— Problem details —
Below are some records. Copy every line in them that holds "holoscan".

(Given records begins)

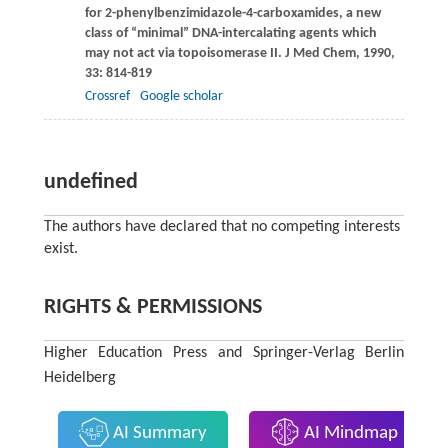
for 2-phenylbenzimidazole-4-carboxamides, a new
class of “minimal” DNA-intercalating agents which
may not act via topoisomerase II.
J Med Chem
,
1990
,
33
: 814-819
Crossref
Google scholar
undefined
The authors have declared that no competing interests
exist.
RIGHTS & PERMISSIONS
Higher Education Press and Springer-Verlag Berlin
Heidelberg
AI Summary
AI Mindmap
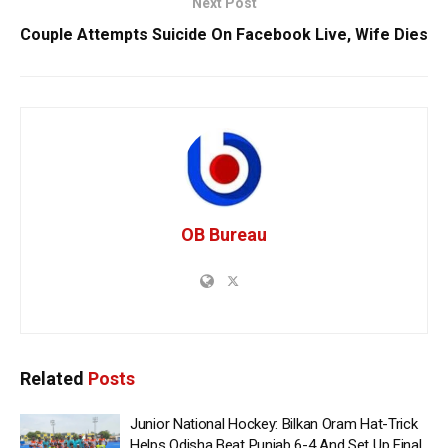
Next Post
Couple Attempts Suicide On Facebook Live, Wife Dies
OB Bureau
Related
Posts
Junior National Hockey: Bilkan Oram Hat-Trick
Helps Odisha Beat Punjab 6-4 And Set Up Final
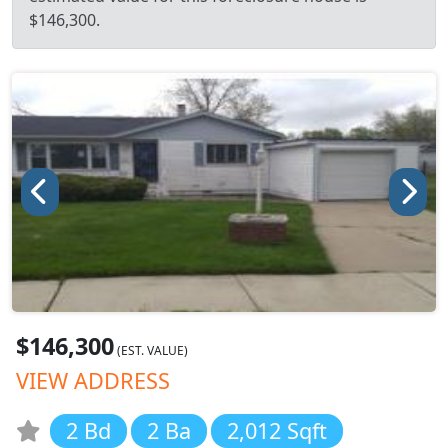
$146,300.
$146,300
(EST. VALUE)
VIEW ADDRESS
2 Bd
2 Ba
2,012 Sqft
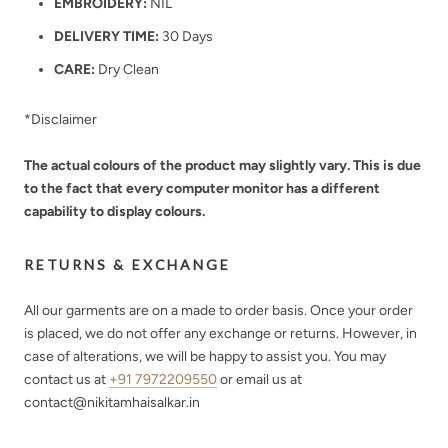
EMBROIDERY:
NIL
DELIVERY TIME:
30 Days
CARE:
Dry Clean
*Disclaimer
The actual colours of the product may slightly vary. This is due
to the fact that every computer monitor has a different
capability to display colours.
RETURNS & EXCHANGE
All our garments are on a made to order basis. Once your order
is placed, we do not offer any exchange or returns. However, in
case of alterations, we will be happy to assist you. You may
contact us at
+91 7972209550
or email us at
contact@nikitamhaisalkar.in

(Given records ends)
(Given records begins)

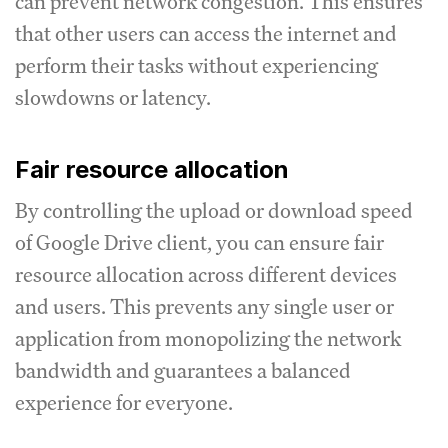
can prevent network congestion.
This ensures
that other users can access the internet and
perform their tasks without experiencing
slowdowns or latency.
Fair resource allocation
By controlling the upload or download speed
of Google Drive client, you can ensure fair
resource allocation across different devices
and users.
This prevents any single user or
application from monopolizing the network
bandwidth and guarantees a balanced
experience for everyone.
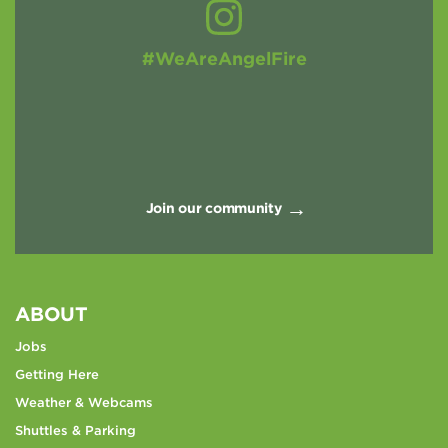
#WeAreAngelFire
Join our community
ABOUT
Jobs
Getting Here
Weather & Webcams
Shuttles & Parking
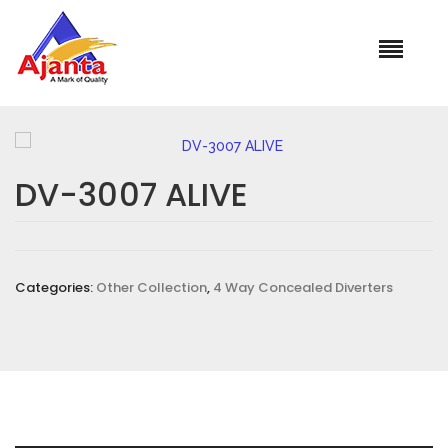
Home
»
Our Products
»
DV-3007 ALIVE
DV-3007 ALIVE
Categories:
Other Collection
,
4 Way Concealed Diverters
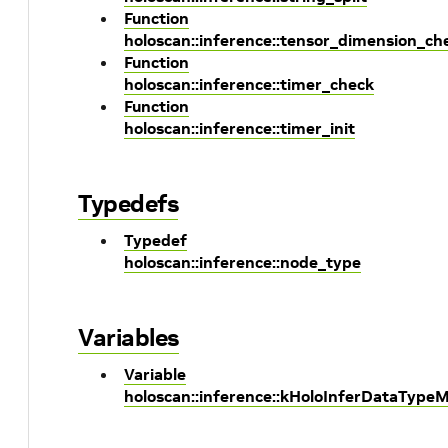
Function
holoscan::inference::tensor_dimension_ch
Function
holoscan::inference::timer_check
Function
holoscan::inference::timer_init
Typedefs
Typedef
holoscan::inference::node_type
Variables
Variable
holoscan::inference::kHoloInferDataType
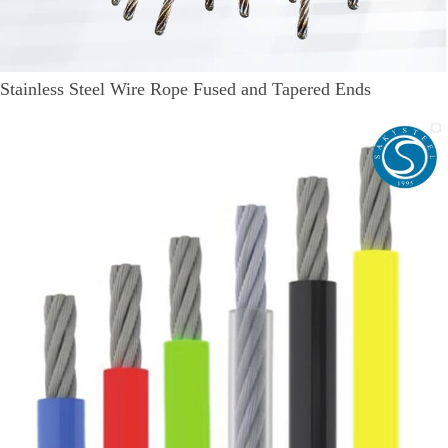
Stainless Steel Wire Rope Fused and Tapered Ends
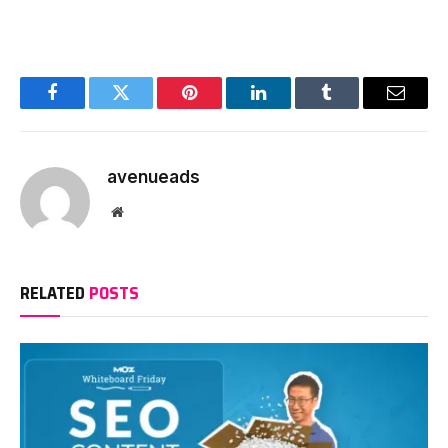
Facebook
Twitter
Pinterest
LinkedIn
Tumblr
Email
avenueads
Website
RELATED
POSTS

(Given records ends)
(Given records begins)

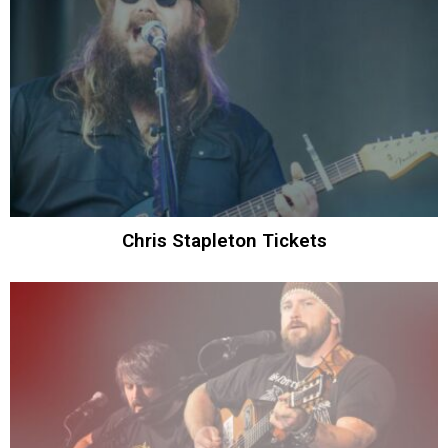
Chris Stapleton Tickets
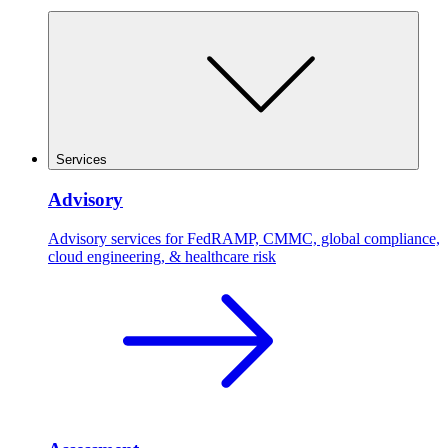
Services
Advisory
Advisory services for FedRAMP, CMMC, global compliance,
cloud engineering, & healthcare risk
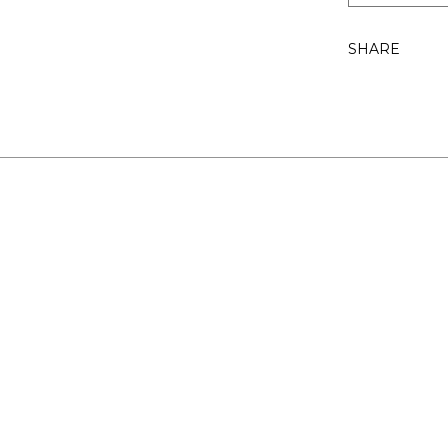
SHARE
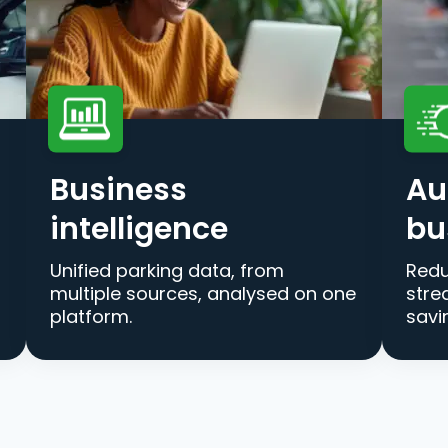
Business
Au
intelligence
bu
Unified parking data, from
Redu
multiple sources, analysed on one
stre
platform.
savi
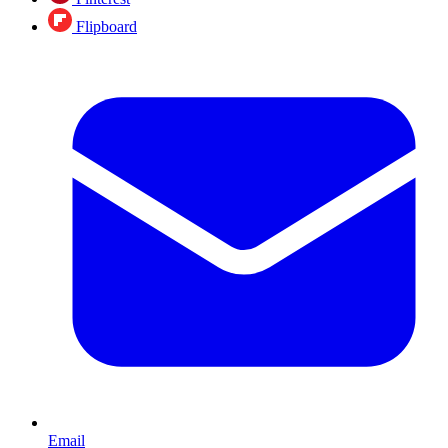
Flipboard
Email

(Given records ends)

— Answer to this exercise —
holoscan::inference::tensor_dimension_ch
holoscan::inference::timer_check
holoscan::inference::timer_init
holoscan::inference::node_type
holoscan::inference::kHoloInferDataType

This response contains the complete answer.